There was allegedly “an invitation-only conference” in August that was held in Phoenix, Arizona. The New York Times reporter spun the tale as the result of a covert gathering of extreme conspiracy theorists.
Stuart Thompson claimed that a large number of “election deniers” were present. The conference, according to Thompson, was nothing more than a means of criticizing the 2020 presidential race. He stated that the group claimed there were connections between a tiny American election firm and the Chinese Communist Party.
According to Thompson, the group was making up the fact that Konnech gave “backdoor access” to the personal information of roughly two million American election poll workers. The conference was reportedly employing “threadbare evidence, if any at all,” according to the NY Times hack.
New information has exposed Mr. Thompson as an idiot in less than 48 hours. In reality, a lot of Thompson’s purported “reliable evidence” vanished within a day. Eugene Yu, CEO of Konnech, was arrested in Michigan less than a day after The Times published the article.
Yu was charged with theft of personal data. But Thompson’s story missed the mark in other ways as well. His primary assumption was that the conference was made up of “election deniers.” The data breach has nothing to do with questioning the validity of the election results.

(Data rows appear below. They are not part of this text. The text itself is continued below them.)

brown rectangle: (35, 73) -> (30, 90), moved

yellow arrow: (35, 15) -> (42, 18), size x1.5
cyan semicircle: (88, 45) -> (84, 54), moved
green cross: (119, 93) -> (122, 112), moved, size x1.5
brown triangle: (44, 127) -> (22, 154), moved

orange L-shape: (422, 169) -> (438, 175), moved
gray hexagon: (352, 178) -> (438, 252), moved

Two primary investigators, Gregg Phillips and Catherine Engelbrecht, have never made any claims that this data breach had a direct impact on the 2020 election. What they said was that they discovered the breach revealed names, addresses, bank accounts, and even children’s information.
The theory is that President Trump’s hard line stance against China may have triggered the CCP to take drastic action. It would be in the CCP’s interest to have a soft-on-China, Joe Biden in office. Under Chinese law, any data held by a private company is still the property of the CCP.

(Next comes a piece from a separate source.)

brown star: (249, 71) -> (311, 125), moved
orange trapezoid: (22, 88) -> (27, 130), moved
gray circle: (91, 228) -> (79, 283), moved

What if the LA data wasn’t the only information sent to China? How many other jurisdictions in the U.S. may have had their data handed over to the CCP? The Phoenix conference was organized by “True the Vote.” True the Vote is a nonprofit looking to uncover election fraud.

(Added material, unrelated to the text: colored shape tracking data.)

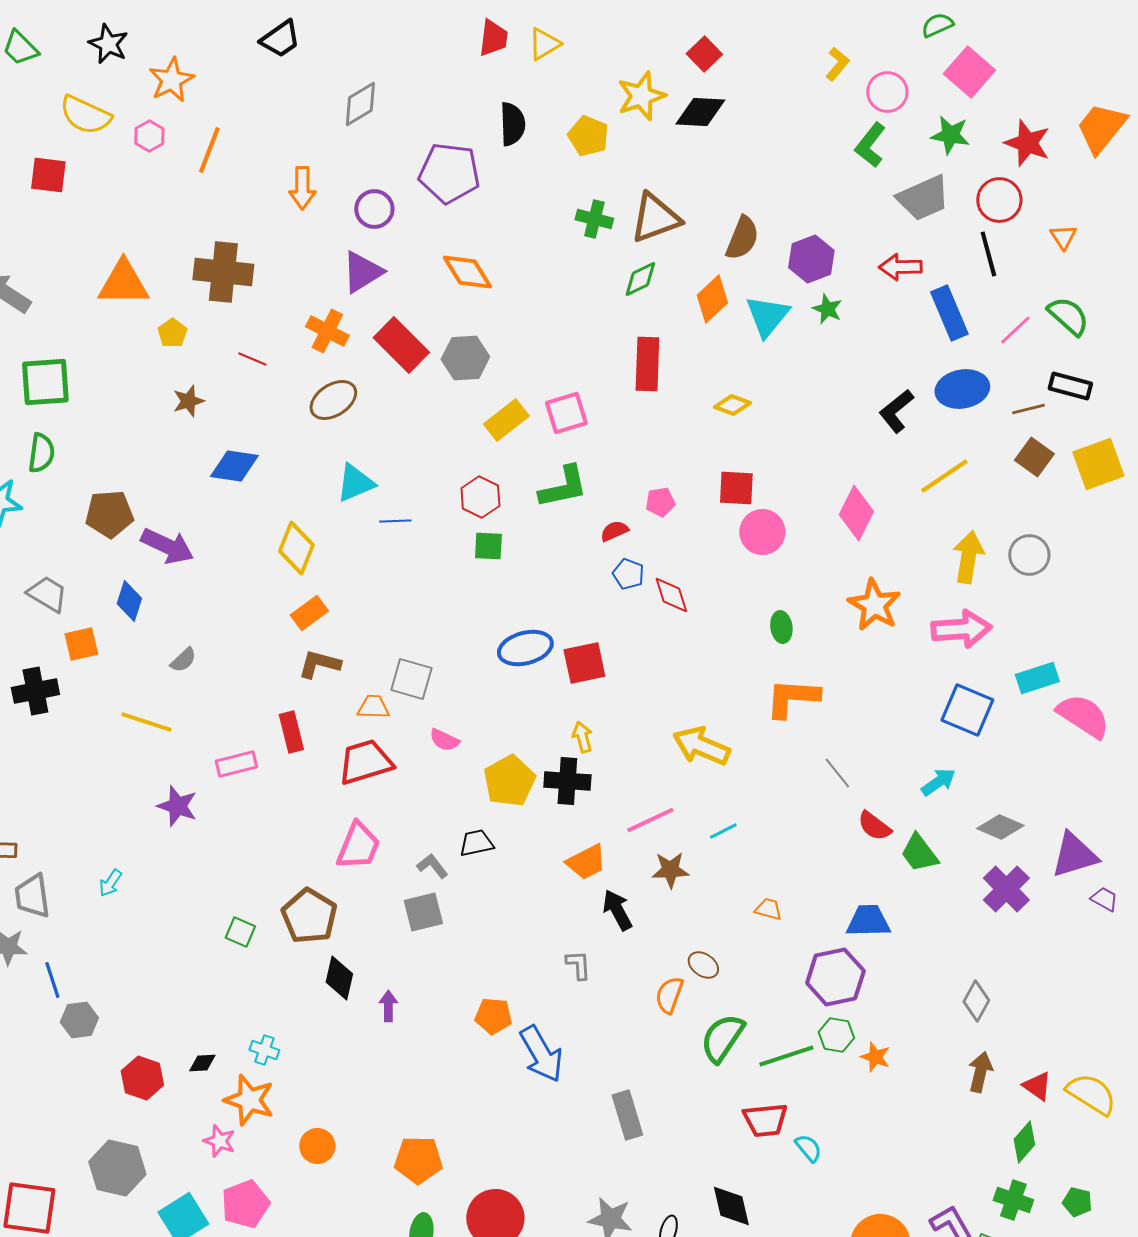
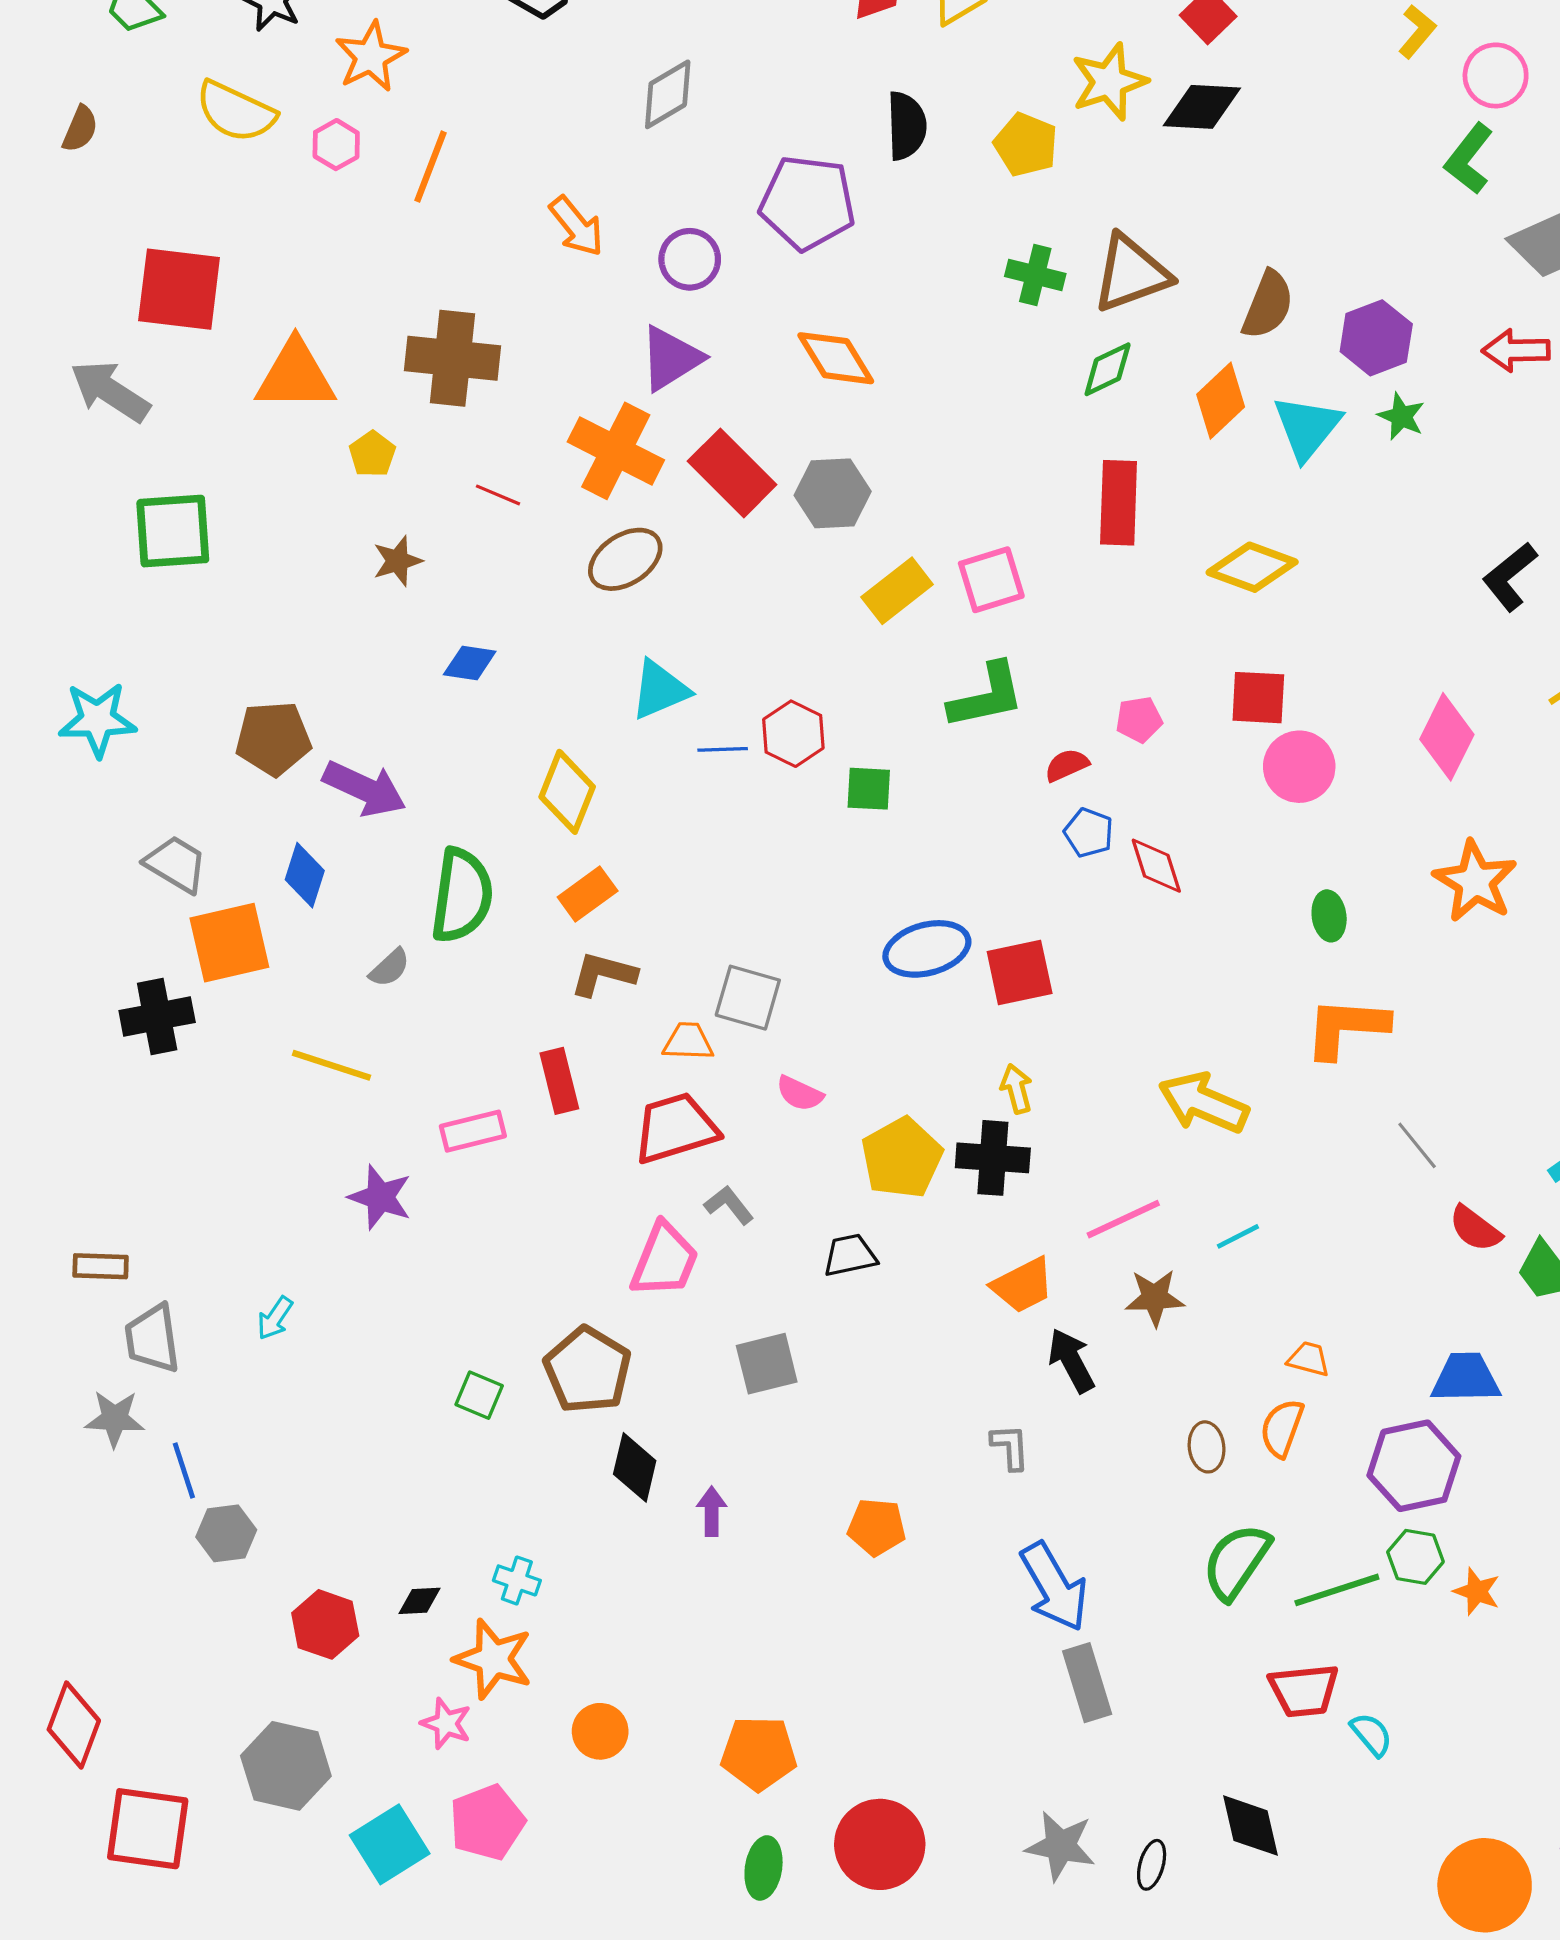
red square: (48, 175) -> (179, 289), moved, size x1.5
orange arrow: (302, 188) -> (577, 226), turned -39
orange cross: (327, 331) -> (616, 451), size x1.4
yellow diamond: (732, 405) -> (1252, 567), size x1.5
green semicircle: (41, 453) -> (462, 896), moved, size x1.5
blue diamond: (234, 466) -> (470, 663), size x0.7
red hexagon: (480, 497) -> (793, 734), moved
orange square: (81, 644) -> (229, 943), size x1.5
gray L-shape: (432, 866) -> (729, 1205), moved
brown ellipse: (703, 965) -> (1207, 1447), turned 48
orange semicircle: (669, 995) -> (1282, 1428), moved
blue arrow: (541, 1054) -> (1054, 1587), moved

Thompson went so far as to claim that the documentary 2000 Mules has been “widely debunked.” It hasn’t. In fact, this latest revelation of how quick liberal rags are to print bogus stories may add new interest to the shocking Dinesh D’Souza documentary.
This isn’t an isolated incident of corrupt journalism. The COVID-19 pandemic really did leak out of a Chinese virology lab. Crooked Hunter Biden’s infamous laptop wasn’t Russian disinformation. Maybe cow farts aren’t a leading threat to the planet? Maybe global warming is a liberal hoax as well.
Perhaps this horrific abuse by a hack journalist will trigger an investigation by competent law enforcement. Regardless, this fabricated fictional story demonstrates how ignorantly blind liberal journalists are to the truth. Science fiction fantasies are probably more reliable.